**EXERCISE INSTRUCTIONS**
Retype the records below from their first line through the line holding "если его владелец", including both ends and no pictures.

Items from a dataset
--- --- ---

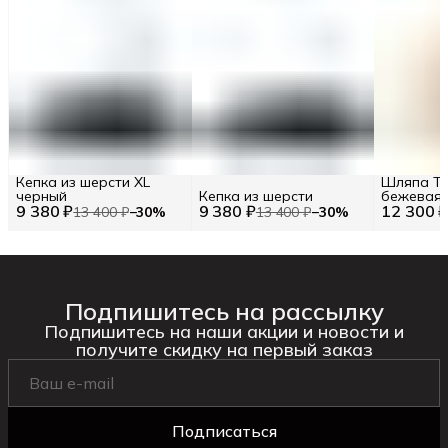
Кепка из шерсти XL
Шляпа Tw
черный
Кепка из шерсти
бежевая
9 380 ₽
9 380 ₽
12 300 
13 400 ₽
−
30
%
13 400 ₽
−
30
%
Подпишитесь на рассылку
Подпишитесь на наши акции и новости и
получите скидку на первый заказ
Подписаться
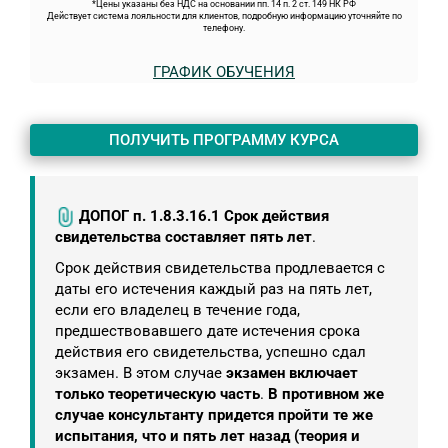
*Цены указаны без НДС на основании пп. 14 п. 2 ст. 149 НК РФ
Действует система лояльности для клиентов, подробную информацию уточняйте по
телефону.
ГРАФИК ОБУЧЕНИЯ
ПОЛУЧИТЬ ПРОГРАММУ КУРСА
ДОПОГ п. 1.8.3.16.1 Срок действия
свидетельства составляет пять лет
.
Срок действия свидетельства продлевается с
даты его истечения каждый раз на пять лет,
если его владелец в течение года,
предшествовавшего дате истечения срока
действия его свидетельства, успешно сдал
экзамен. В этом случае
экзамен включает
только теоретическую часть
.
В противном же
случае консультанту придется пройти те же
испытания, что и пять лет назад (теория и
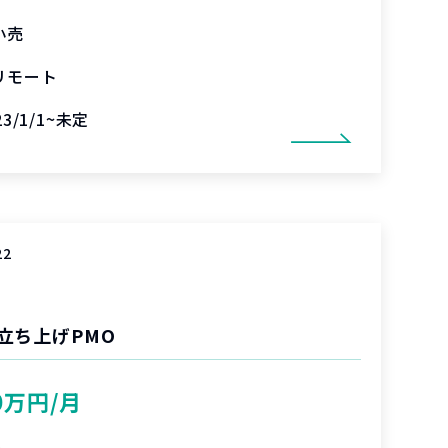
小売
リモート
23/1/1~未定
22
立ち上げPMO
0万円/月
%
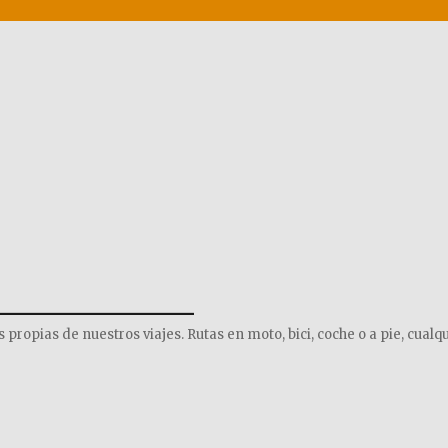
______________
opias de nuestros viajes. Rutas en moto, bici, coche o a pie, cualqu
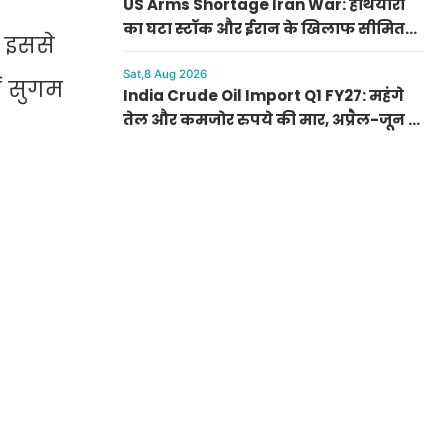
US Arms Shortage Iran War: हथियारों
का घटा स्टॉक और ईरान के खिलाफ सीमित
। इससे
विकल्प, पेंटागन में रणनीति बदलने की
तैयारी
Sat,8 Aug 2026
ें सुगम
India Crude Oil Import Q1 FY27: महंगे
तेल और कमजोर रुपये की मार, अप्रैल-जून में
भारत का खर्च उछला; रूस बना नंबर 1
सप्लायर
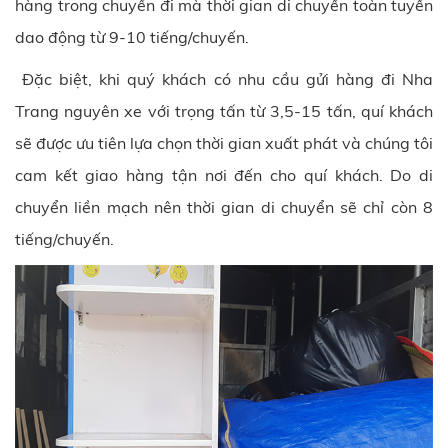
hàng trong chuyến đi mà thời gian di chuyển toàn tuyến
dao động từ 9-10 tiếng/chuyến.
Đặc biệt, khi quý khách có nhu cầu gửi hàng đi Nha
Trang nguyên xe với trọng tấn từ 3,5-15 tấn, quí khách
sẽ được ưu tiên lựa chọn thời gian xuất phát và chúng tôi
cam kết giao hàng tận nơi đến cho quí khách. Do di
chuyển liền mạch nên thời gian di chuyển sẽ chỉ còn 8
tiếng/chuyến.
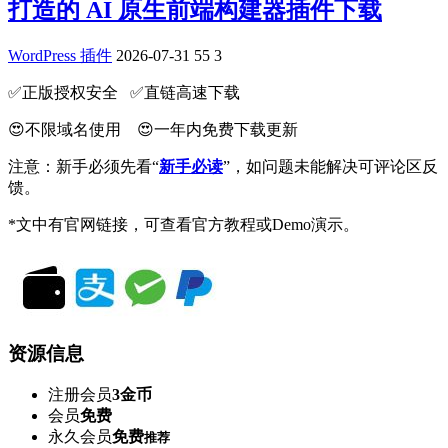
打造的 AI 原生前端构建器插件下载
WordPress 插件
2026-07-31
55
3
✅️正版授权安全 ✅️直链高速下载
😍不限域名使用 😍一年内免费下载更新
注意：新手必须先看“
新手必读
”，如问题未能解决可评论区反
馈。
*文中有官网链接，可查看官方教程或Demo演示。
资源信息
注册会员
3金币
会员
免费
永久会员
免费
推荐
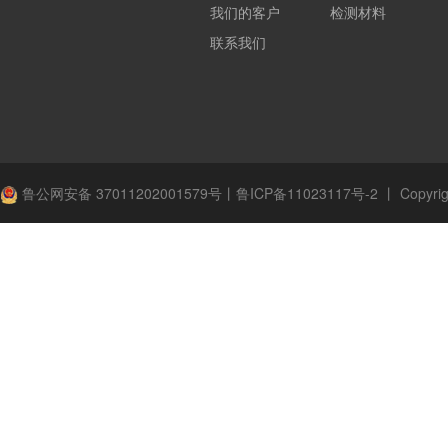
我们的客户
检测材料
联系我们
鲁公网安备 37011202001579号
丨
鲁ICP备11023117号-2
丨
Copyrig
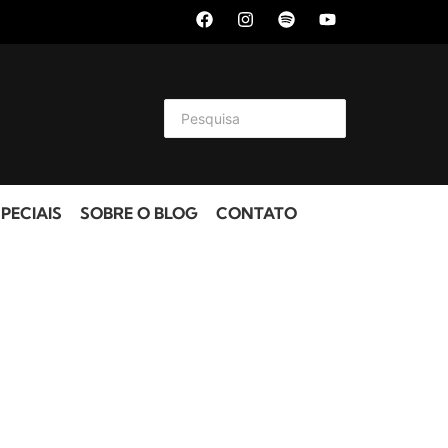
PECIAIS
SOBRE O BLOG
CONTATO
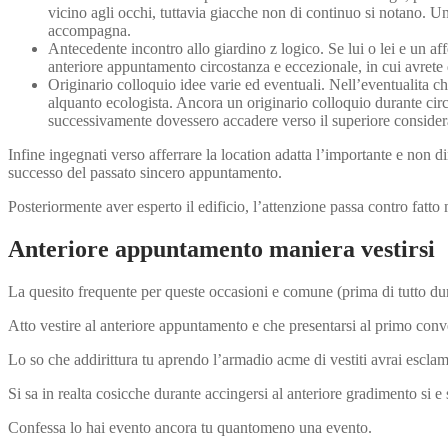
vicino agli occhi, tuttavia giacche non di continuo si notano.
accompagna.
Antecedente incontro allo giardino z logico. Se lui o lei e un a
anteriore appuntamento circostanza e eccezionale, in cui avrete di
Originario colloquio idee varie ed eventuali. Nell’eventualita c
alquanto ecologista. Ancora un originario colloquio durante circ
successivamente dovessero accadere verso il superiore considera 
Infine ingegnati verso afferrare la location adatta l’importante e non
successo del passato sincero appuntamento.
Posteriormente aver esperto il edificio, l’attenzione passa contro fatt
Anteriore appuntamento maniera vestirsi
La quesito frequente per queste occasioni e comune (prima di tutto dura
Atto vestire al anteriore appuntamento e che presentarsi al primo con
Lo so che addirittura tu aprendo l’armadio acme di vestiti avrai escla
Si sa in realta cosicche durante accingersi al anteriore gradimento si e s
Confessa lo hai evento ancora tu quantomeno una evento.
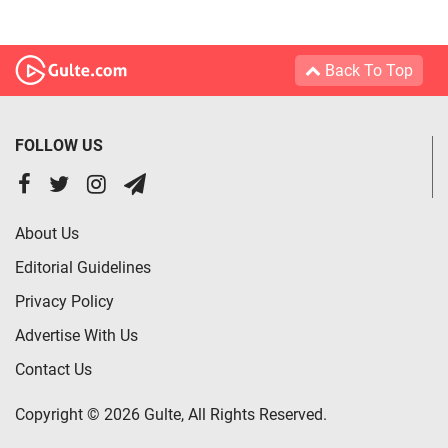
Back To Top
FOLLOW US
About Us
Editorial Guidelines
Privacy Policy
Advertise With Us
Contact Us
Copyright © 2026 Gulte, All Rights Reserved.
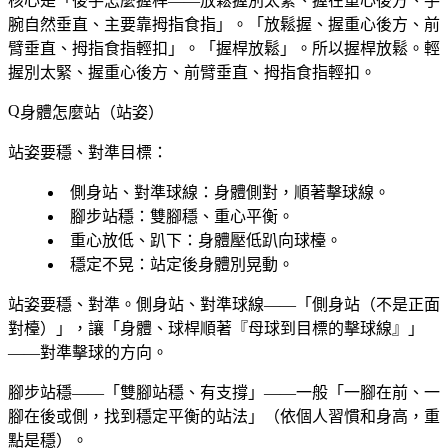
核心是「後手怎麼握桿——放鬆握別太緊、握在重心後方、手
腕自然垂直、主要靠拇指食指」。「放鬆握、握重心後方、前
臂垂直、拇指食指輕扣」。「握桿放鬆」。所以握桿放鬆。輕
握別太緊、握重心後方、前臂垂直、拇指食指輕扣。
身體怎麼站（站姿）
站姿要穩、對準目標：
側身站、對準球線
：身體側對，順著擊球線。
腳步站穩
：雙腳穩、重心平衡。
重心放低、趴下
：身體壓低趴向球檯。
穩定不晃
：站定後身體別晃動。
站姿要穩、對準。側身站、對準球線——「側身站（不是正面
對檯）」，讓「身體、球桿順著『母球到目標的擊球線』」
——對準擊球的方向。
腳步站穩——「雙腳站穩、有支撐」——一般「一腳在前、一
腳在後或側，找到穩定平衡的站法」（依個人習慣和身高，重
點是穩）。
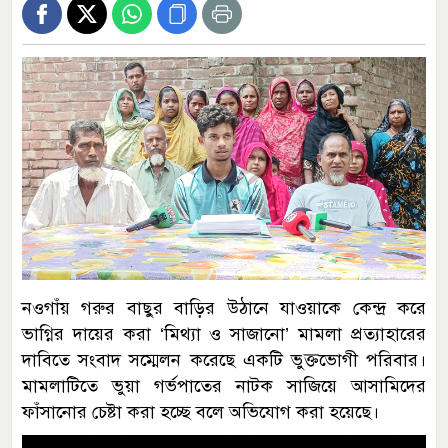
নওগাঁয় গরুর বাছুর বাড়ির উঠানে যাওয়াকে কেন্দ্র করে
ভাগ্নির দায়ের করা ‘মিথ্যা ও সাজানো’ মামলা প্রত্যাহারের
দাবিতে সংবাদ সম্মেলন করেছে একটি ভুক্তভোগী পরিবার।
মামলাটিতে ভুয়া গর্ভপাতের নাটক সাজিয়ে আসামিদের
ফাঁসানোর চেষ্টা করা হচ্ছে বলে অভিযোগ করা হয়েছে।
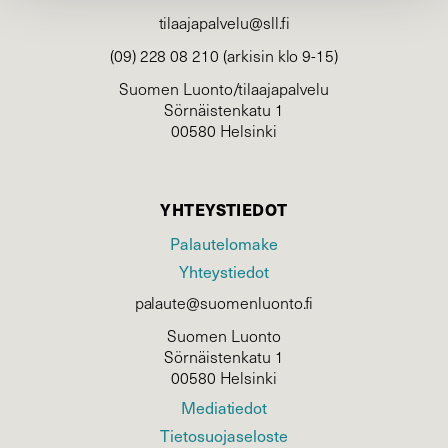
tilaajapalvelu@sll.fi
(09) 228 08 210 (arkisin klo 9-15)
Suomen Luonto/tilaajapalvelu
Sörnäistenkatu 1
00580 Helsinki
YHTEYSTIEDOT
Palautelomake
Yhteystiedot
palaute@suomenluonto.fi
Suomen Luonto
Sörnäistenkatu 1
00580 Helsinki
Mediatiedot
Tietosuojaseloste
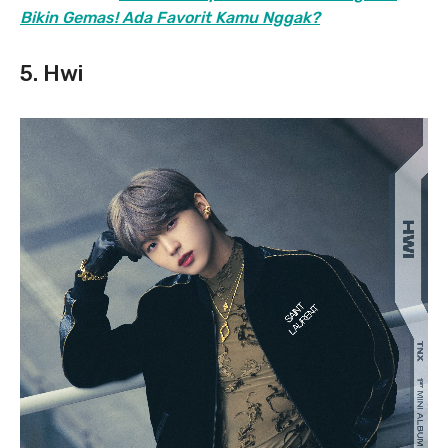
Bikin Gemas! Ada Favorit Kamu Nggak?
5. Hwi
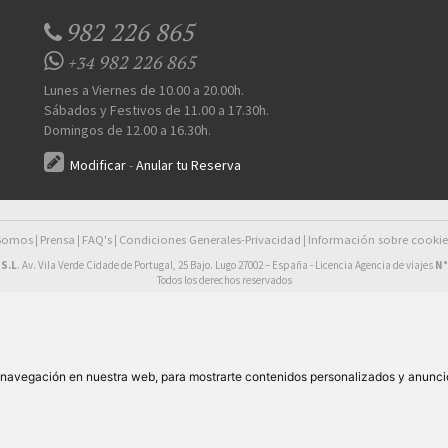
982 226 865
982 226 865
+34
Lunes a Viernes de 10.00 a 20.00h.
Sábados y Festivos de 11.00 a 17.30h.
Domingos de 12.00 a 16.30h.
Modificar
-
Anular tu Reserva
 Somos
Prensa
FAQ's
Condiciones Generales-Privacidad
Información sobre cookie
|
|
|
|
S.L
. Av. Vila Verde Cidade de Portugal, 25 Bajo. Lugo 27002 – España - Licencia Agencia de viajes
N°
Todos los derechos reservados
e navegación en nuestra web, para mostrarte contenidos personalizados y anunci
85,00€
esde
pers/noche
RESERVAR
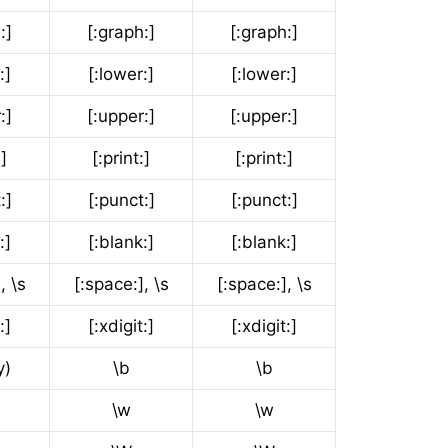
:]
[:graph:]
[:graph:]
:]
[:lower:]
[:lower:]
:]
[:upper:]
[:upper:]
:]
[:print:]
[:print:]
:]
[:punct:]
[:punct:]
:]
[:blank:]
[:blank:]
, \s
[:space:], \s
[:space:], \s
:]
[:xdigit:]
[:xdigit:]
y)
\b
\b
\w
\w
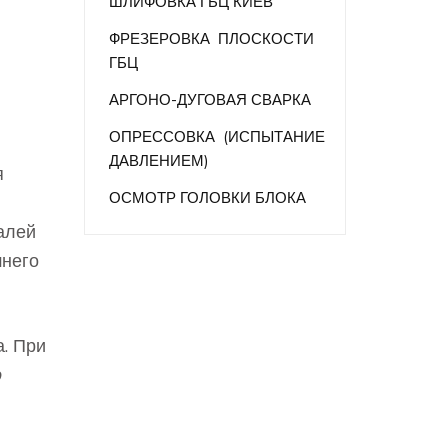
ШЛИФОВКА ГБЦ КИЕВ
ФРЕЗЕРОВКА ПЛОСКОСТИ
ГБЦ
АРГОНО-ДУГОВАЯ СВАРКА
ОПРЕССОВКА (ИСПЫТАНИЕ
ДАВЛЕНИЕМ)
я
ОСМОТР ГОЛОВКИ БЛОКА
алей
шнего
а. При
о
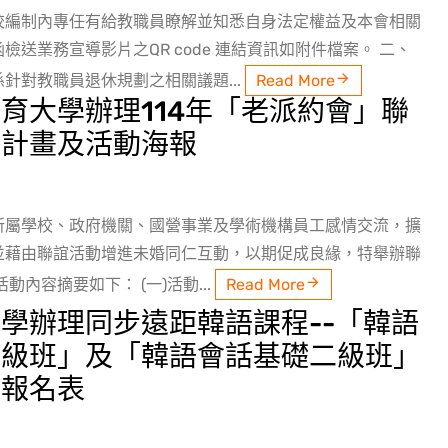
校編制內專任有給教職員瞭解並知悉自身法定權益及本會相關
檢送業務宣導影片之QR code 連結資訊如附件檔案。 二、
針對教職員退休規劃之相關議題...
Read More
育大學辦理114年「老派約會」聯
施計畫及活動海報
所屬學校、政府機關、國營事業及學術機構員工感情交流，擴
並藉由聯誼活動增進未婚同仁互動，以期促成良緣，特舉辦聯
動內容摘要如下： (一)活動...
Read More
學辦理同步遠距韓語課程--「韓語
一級班」及「韓語會話基礎二級班」
暨報名表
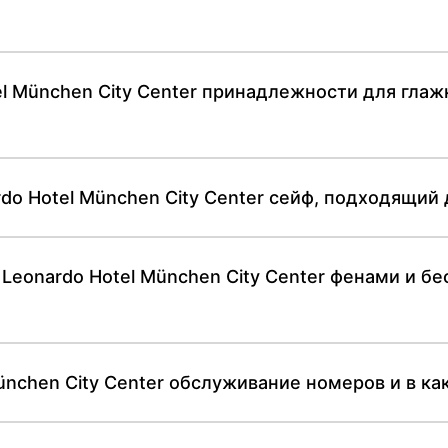
l München City Center принадлежности для глаж
do Hotel München City Center сейф, подходящий 
Leonardo Hotel München City Center фенами и 
ünchen City Center обслуживание номеров и в ка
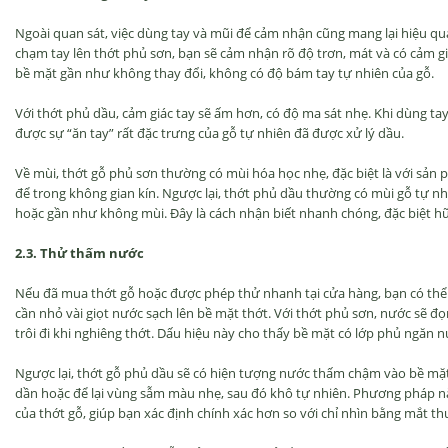
Ngoài quan sát, việc dùng tay và mũi để cảm nhận cũng mang lại hiệu qu
chạm tay lên thớt phủ sơn, bạn sẽ cảm nhận rõ độ trơn, mát và có cảm g
bề mặt gần như không thay đổi, không có độ bám tay tự nhiên của gỗ.
Với thớt phủ dầu, cảm giác tay sẽ ấm hơn, có độ ma sát nhẹ. Khi dùng t
được sự “ăn tay” rất đặc trưng của gỗ tự nhiên đã được xử lý dầu.
Về mùi, thớt gỗ phủ sơn thường có mùi hóa học nhẹ, đặc biệt là với sản
để trong không gian kín. Ngược lại, thớt phủ dầu thường có mùi gỗ tự nh
hoặc gần như không mùi. Đây là cách nhận biết nhanh chóng, đặc biệt hữu
2.3. Thử thấm nước
Nếu đã mua thớt gỗ hoặc được phép thử nhanh tại cửa hàng, bạn có thể 
cần nhỏ vài giọt nước sạch lên bề mặt thớt. Với thớt phủ sơn, nước sẽ đọ
trôi đi khi nghiêng thớt. Dấu hiệu này cho thấy bề mặt có lớp phủ ngăn nư
Ngược lại, thớt gỗ phủ dầu sẽ có hiện tượng nước thấm chậm vào bề mặt
dần hoặc để lại vùng sẫm màu nhẹ, sau đó khô tự nhiên. Phương pháp n
của thớt gỗ, giúp bạn xác định chính xác hơn so với chỉ nhìn bằng mắt t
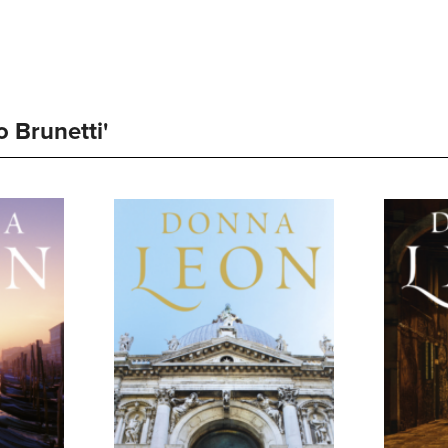
 Brunetti' 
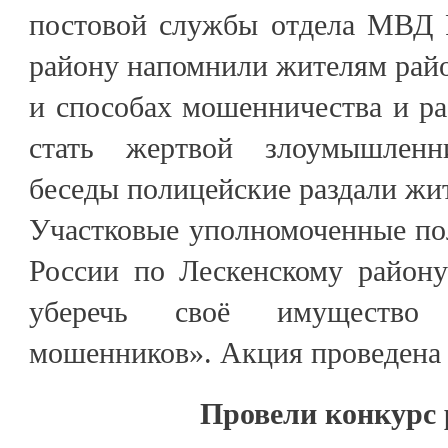
постовой службы отдела МВД 
району напомнили жителям рай
и способах мошенничества и рас
стать жертвой злоумышленн
беседы полицейские раздали жи
Участковые уполномоченные п
России по Лескенскому район
уберечь своё имущество
мошенников». Акция проведена в
Провели конкурс 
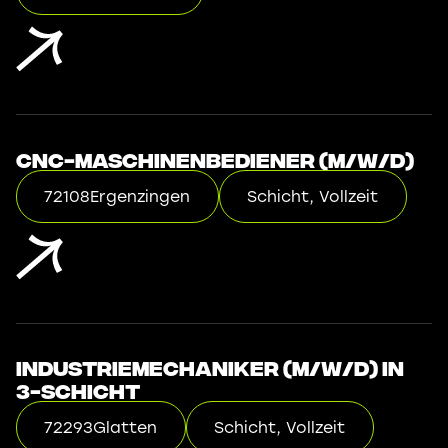
CNC-Maschinenbediener (m/w/d)
72108
Ergenzingen
Schicht, Vollzeit
Industriemechaniker (m/w/d) in
3-Schicht
72293
Glatten
Schicht, Vollzeit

--- --- ---

**EXERCISE RESULT**
Кепка из шерсти XL
Шляпа Tw
черный
Кепка из шерсти
бежевая
9 380 ₽
9 380 ₽
12 300 
13 400 ₽
−
30
%
13 400 ₽
−
30
%
Подпишитесь на рассылку
Подпишитесь на наши акции и новости и
получите скидку на первый заказ
Подписаться
*Цены указаны без НДС на основании пп. 14 п. 2 ст. 149 НК РФ
Действует система лояльности для клиентов, подробную информацию уточняйте по
телефону.
ГРАФИК ОБУЧЕНИЯ
ПОЛУЧИТЬ ПРОГРАММУ КУРСА
ДОПОГ п. 1.8.3.16.1 Срок действия
свидетельства составляет пять лет
.
Срок действия свидетельства продлевается с
даты его истечения каждый раз на пять лет,
если его владелец в течение года,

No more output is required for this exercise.